Scientific AmericanAugust 5, 1876
A new steam
hand car has recently been designed and constructed by Mr. Jay
Noble, master mechanic for M. M. Buck & Co., of St. Louis,
Mo., which is excellently adapted for the use of division superintendents,
road masters, and others whose duty requires them to make frequent
inspection of railway lines. The machine, as shown in the engraving,
resembles an ordinary hand car, except that the propelling power
is steam and not muscle. The floor is about 10 inches from the
ground, and is beneath instead of above the axles. The boiler,
which is about 3½ feet in height with a diameter of 18
inches, is placed in the center of the car, while the cylinder,
which is horizontal, is at the right hand side and near the floor.
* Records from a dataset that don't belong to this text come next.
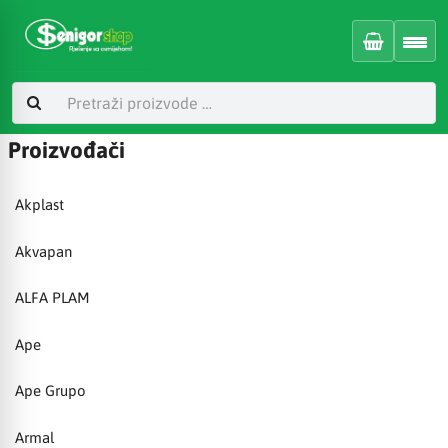
Proizvođači
Akplast
Akvapan
ALFA PLAM
Ape
Ape Grupo
Armal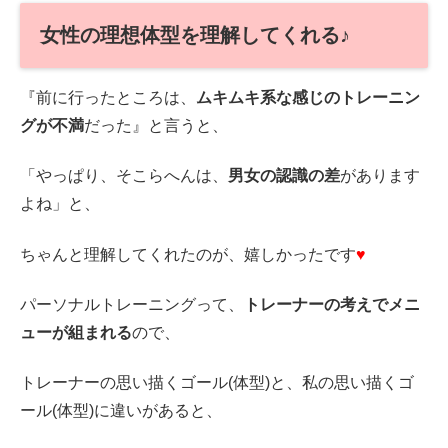
女性の理想体型を理解してくれる♪
『前に行ったところは、
ムキムキ系な感じのトレーニン
グが不満
だった』と言うと、
「やっぱり、そこらへんは、
男女の認識の差
があります
よね」と、
ちゃんと理解してくれたのが、嬉しかったです
♥
パーソナルトレーニングって、
トレーナーの考えでメニ
ューが組まれる
ので、
トレーナーの思い描くゴール(体型)と、私の思い描くゴ
ール(体型)に違いがあると、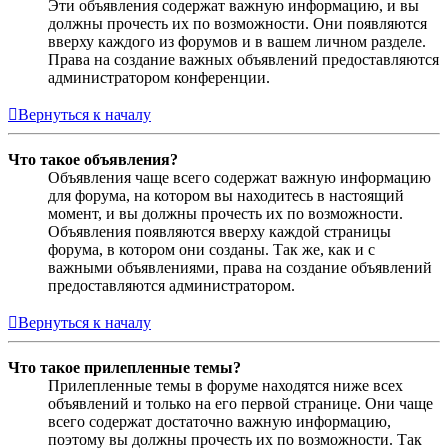
Эти объявления содержат важную информацию, и вы
должны прочесть их по возможности. Они появляются
вверху каждого из форумов и в вашем личном разделе.
Права на создание важных объявлений предоставляются
администратором конференции.
Вернуться к началу
Что такое объявления?
Объявления чаще всего содержат важную информацию
для форума, на котором вы находитесь в настоящий
момент, и вы должны прочесть их по возможности.
Объявления появляются вверху каждой страницы
форума, в котором они созданы. Так же, как и с
важными объявлениями, права на создание объявлений
предоставляются администратором.
Вернуться к началу
Что такое прилепленные темы?
Прилепленные темы в форуме находятся ниже всех
объявлений и только на его первой странице. Они чаще
всего содержат достаточно важную информацию,
поэтому вы должны прочесть их по возможности. Так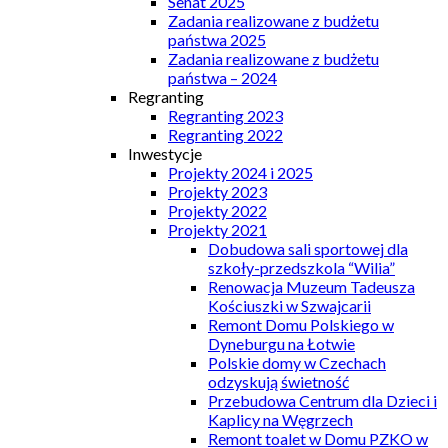
Senat 2025
Zadania realizowane z budżetu
państwa 2025
Zadania realizowane z budżetu
państwa – 2024
Regranting
Regranting 2023
Regranting 2022
Inwestycje
Projekty 2024 i 2025
Projekty 2023
Projekty 2022
Projekty 2021
Dobudowa sali sportowej dla
szkoły-przedszkola “Wilia”
Renowacja Muzeum Tadeusza
Kościuszki w Szwajcarii
Remont Domu Polskiego w
Dyneburgu na Łotwie
Polskie domy w Czechach
odzyskują świetność
Przebudowa Centrum dla Dzieci i
Kaplicy na Węgrzech
Remont toalet w Domu PZKO w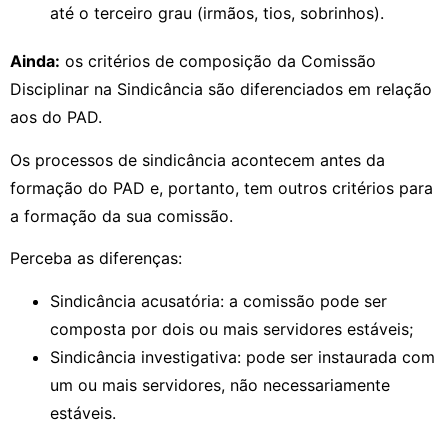
até o terceiro grau (irmãos, tios, sobrinhos).
Ainda:
os critérios de composição da Comissão
Disciplinar na Sindicância são diferenciados em relação
aos do PAD.
Os processos de sindicância acontecem antes da
formação do PAD e, portanto, tem outros critérios para
a formação da sua comissão.
Perceba as diferenças:
Sindicância acusatória: a comissão pode ser
composta por dois ou mais servidores estáveis;
Sindicância investigativa: pode ser instaurada com
um ou mais servidores, não necessariamente
estáveis.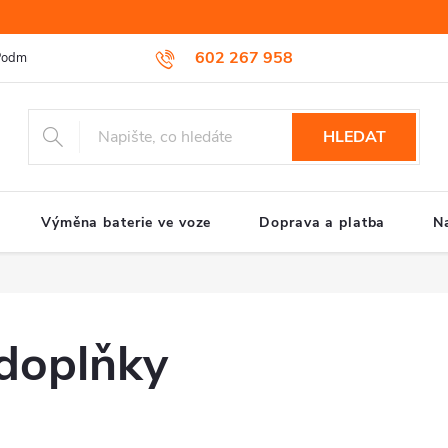
602 267 958
odmínky ochrany osobních údajů
Reklamační řád
Způsob reklamac
HLEDAT
Výměna baterie ve voze
Doprava a platba
N
doplňky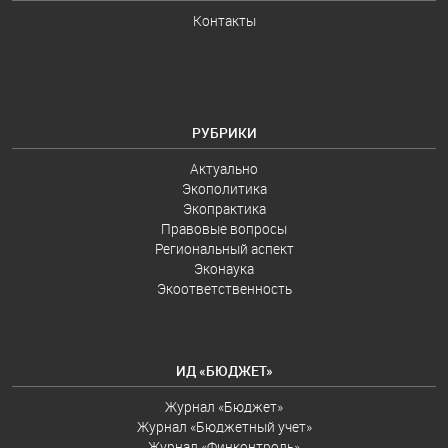
Контакты
РУБРИКИ
Актуально
Экополитика
Экопрактика
Правовые вопросы
Региональный аспект
Эконаука
Экоответственность
ИД «БЮДЖЕТ»
Журнал «Бюджет»
Журнал «Бюджетный учет»
Журнал «Финконтроль»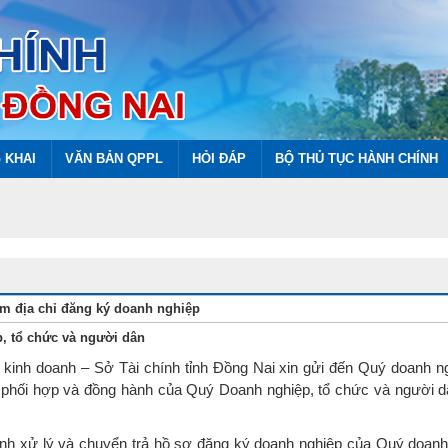
 KHAI
VĂN BẢN QPPL
HỎI ĐÁP
BỘ THỦ TỤC HÀNH CHÍNH
ầm địa chỉ đăng ký doanh nghiệp
 tổ chức và người dân
inh doanh – Sở Tài chính tỉnh Đồng Nai xin gửi đến Quý doanh ng
 phối hợp và đồng hành của Quý Doanh nghiệp, tổ chức và người d
nh xử lý và chuyển trả hồ sơ đăng ký doanh nghiệp của Quý doanh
The cylinder is 3½ x 6 inches, and the boiler is intended
to carry a pressure of 140 lbs. of steam. The body of the vehicle
rests on rubber springs and rides very easily without lateral
Seats are arranged in front and rear, of sufficient size to
accommodate six persons. The water tank occupies a space under
the back seat and holds about a barrel of water, which is sufficient
to run the car 40 miles. On the left of the boiler, the coal pan
is arranged in a space about 2 feet wide, and carries all the
fuel necessary for a day's run.
On a recent trial trip, the run from St. Louis to Carondelet,
a distance of seven miles, was made in fifteen minutes. The general
design of the car, which is quite tasteful and at the same time
well adapted to withstand severe usage, is plainly represented
in our illustration. The idea developed in this miniature steam
car might be adapted to other purposes than the one designated.
We should think every railroad company would find such a steam
car useful for various purposes.
The inventor states that under ordinary circumstances the cost
of fuel will not exceed 75 cents per day. The general arrangement
is excellent and reflects much credit on the designer.